We start constructing the parse tree from the procedure parser rule. Figure 6 shows the code snippet to construct the parse tree randomly starting from the procedure parser rule.

Figure 6. Code snippet of constructing the parse tree randomly

Once we finish the construction of the parse tree, we can traverse the parse tree to obtain the character stream of all terminal nodes and then generate a new test case as shown in Figure 7.

Figure 7. Code to traverse the parse tree and obtain the character stream of all terminal nodes

Figure 8 shows a newly generated PostScript test case from our syntax-aware fuzzer.

Figure 8. A newly generated PostScript test case

Fuzzing Results

We discovered three vulnerabilities that are identified as CVE-2022-35665, CVE-2022-35666, and CVE-2022-35668 in Adobe Acrobat Distiller and one vulnerability that is identified as CVE-2022-32843 in Apple’s PSNormalizer via our syntax-aware PostScript fuzzer. Respectively, these vulnerabilities were addressed in https://helpx.adobe.com/security/products/acrobat/apsb22-39.html and https://support.apple.com/en-us/HT213345.

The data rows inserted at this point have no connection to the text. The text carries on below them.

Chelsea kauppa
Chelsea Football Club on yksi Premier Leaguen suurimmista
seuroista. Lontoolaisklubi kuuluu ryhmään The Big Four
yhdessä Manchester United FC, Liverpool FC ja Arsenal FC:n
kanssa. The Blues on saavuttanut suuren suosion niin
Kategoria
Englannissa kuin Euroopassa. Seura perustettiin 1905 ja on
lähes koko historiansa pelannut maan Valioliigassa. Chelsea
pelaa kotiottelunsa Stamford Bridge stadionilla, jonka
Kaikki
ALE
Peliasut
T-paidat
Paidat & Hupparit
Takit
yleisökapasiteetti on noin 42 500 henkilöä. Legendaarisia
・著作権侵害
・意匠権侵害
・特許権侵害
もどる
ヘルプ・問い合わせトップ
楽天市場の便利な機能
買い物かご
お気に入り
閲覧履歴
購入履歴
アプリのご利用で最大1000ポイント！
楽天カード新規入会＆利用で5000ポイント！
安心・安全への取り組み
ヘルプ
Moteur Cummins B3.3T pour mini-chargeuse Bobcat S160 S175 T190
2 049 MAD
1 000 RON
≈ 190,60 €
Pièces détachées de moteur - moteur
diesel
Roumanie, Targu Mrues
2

The affected software applications for CVE-2022-35665, CVE-2022-35666, CVE-2022-35668 are the following:

Acrobat DC Continuous 22.001.20169 and earlier versions in Windows & macOS
Acrobat 2020 Classic 2020  20.005.30362 and earlier versions in Windows & macOS
Acrobat 2017 Classic 2017 17.012.30249 and earlier versions  in Windows & macOS

The affected software applications for CVE-2022-32843 are the following:

macOS Monterey 12.4 and earlier versions
macOS Big Sur 11.6.7 and earlier versions
Security Update 2022-004 Catalina and earlier versions

CVE-2022-35665: Adobe Acrobat Distiller PostScript File Use-After-Free Vulnerability

A specially crafted PostScript file can trigger a Use-After-Free vulnerability that could result in arbitrary code execution in the context of the current user. Figure 9 shows the PoC for CVE-2022-35665.

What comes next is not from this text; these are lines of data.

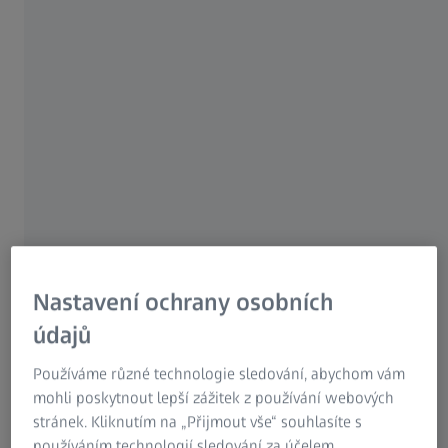
Nastavení ochrany osobních
údajů
Používáme různé technologie sledování, abychom vám
mohli poskytnout lepší zážitek z používání webových
stránek. Kliknutím na „Přijmout vše“ souhlasíte s
používáním technologií sledování za účelem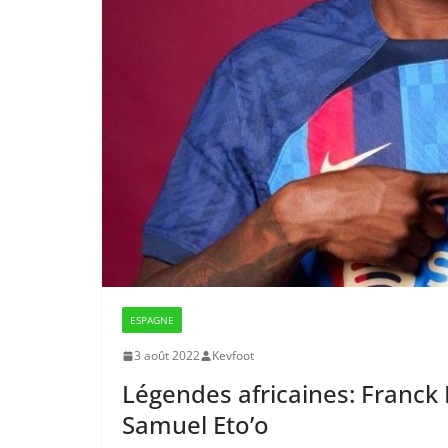
ESPAGNE
3 août 2022
Kevfoot
Légendes africaines: Franck
Samuel Eto’o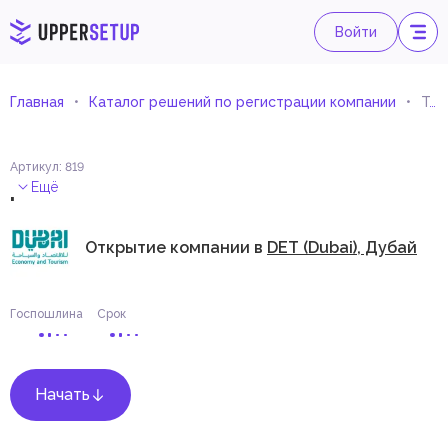
Войти
Главная
Каталог решений по регистрации компании
Торговля клеями
Артикул
:
819
.
Ещё
Открытие компании в
DET (Dubai), Дубай
Госпошлина
Срок
Начать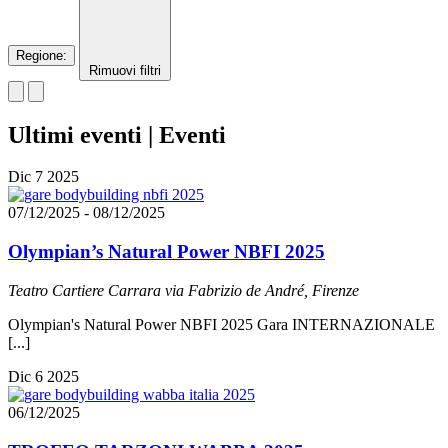
Regione
:
Rimuovi filtri
Ultimi eventi | Eventi
Dic
7
2025
07/12/2025
-
08/12/2025
Olympian’s Natural Power NBFI 2025
Teatro Cartiere Carrara
via Fabrizio de André, Firenze
Olympian's Natural Power NBFI 2025 Gara INTERNAZIONALE
[...]
Dic
6
2025
06/12/2025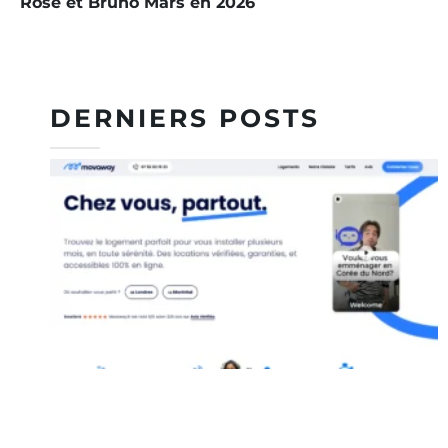
Rosé et Bruno Mars en 2026
DERNIERS POSTS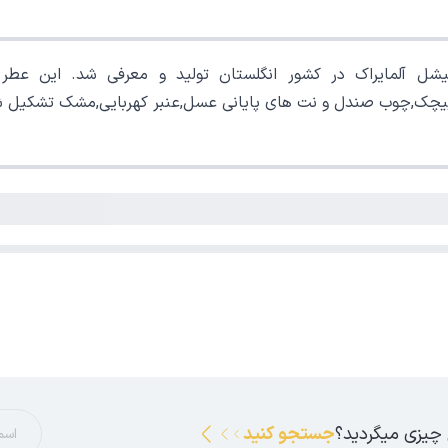
ل آلمایراک در کشور انگلستان تولید و معرفی شد. این عطر با
وط,پیچک,چوب صندل و نت های پایانی عسل,عنبر کهربایی,مشک تشکیل 
 چیزی میگردید؟
جستجو کنید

Figure 8. The PoC for CVE-2022-35665

Figure 9 shows the crash information in WinDBG.

Figure 9. The crash information in WinDBG for CVE-2022-35665

CVE-2022-35666: Adobe Acrobat Distiller PostScript File Arbitrary Code Execution Vulnerability

A specially crafted PostScript file can trigger an Improper Input Validation vulnerability that could result in arbitrary code execution in the context of the current user. Figure 10 shows the PoC for CVE-2022-35666.

Figure 10. The PoC for CVE-2022-35666

This vulnerability can be reproduced reliably in Adobe Acrobat Pro DC on macOS. This should work on the "standard" conversion in the Acrobat Distiller. Figure 11 shows the Console app with the full crash report for CVE-2022-35666.

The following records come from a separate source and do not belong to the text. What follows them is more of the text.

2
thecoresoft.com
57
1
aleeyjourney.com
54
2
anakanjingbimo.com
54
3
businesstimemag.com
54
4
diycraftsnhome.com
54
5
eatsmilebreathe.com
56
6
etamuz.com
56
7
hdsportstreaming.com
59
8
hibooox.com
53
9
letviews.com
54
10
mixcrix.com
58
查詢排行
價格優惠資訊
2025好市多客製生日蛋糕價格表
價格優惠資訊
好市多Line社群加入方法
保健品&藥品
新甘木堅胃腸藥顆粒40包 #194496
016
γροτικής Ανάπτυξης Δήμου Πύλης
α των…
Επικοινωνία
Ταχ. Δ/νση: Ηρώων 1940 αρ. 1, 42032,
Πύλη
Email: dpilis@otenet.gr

Figure 11. The full crash report for CVE-2022-35666 in the Adobe Acrobat Distiller

Next, let’s take a closer look at where the crash occurs in the debugger LLDB as shown in Figure 12.

Figure 12. The location where the crash for CVE-2022-35666 occurs in the debugger LLDB

CVE-2022-35668: Adobe Acrobat Distiller PostScript File Improper Input Validation Information Disclosure Vulnerability

A specially crafted PostScript file can trigger an Improper Input Validation vulnerability that could lead to the disclosure of sensitive memory. An attacker could leverage this vulnerability to bypass mitigations such as ASLR. Figure 13 shows the PoC for CVE-2022-35668.

Figure 13. The PoC for CVE-2022-35668

Figure 14 shows the crash information in WinDBG.

Figure 14. The crash information in Windbg for CVE-2022-35668

CVE-2022-32843: Apple PSNormalizer PostScript File Memory Out-of-Bounds Write Vulnerability

CVE-2022-32843 is an out-of-bounds write vulnerability in Apple’s PSNormalizer Framework due to the lack of proper bounds checking. Processing a maliciously crafted PostScript file may result in unexpected app termination or disclosure of process memory. This vulnerability was addressed in https://support.apple.com/en-us/HT213345 by Apple. Figure 15 shows the PoC for CVE-2022-32843.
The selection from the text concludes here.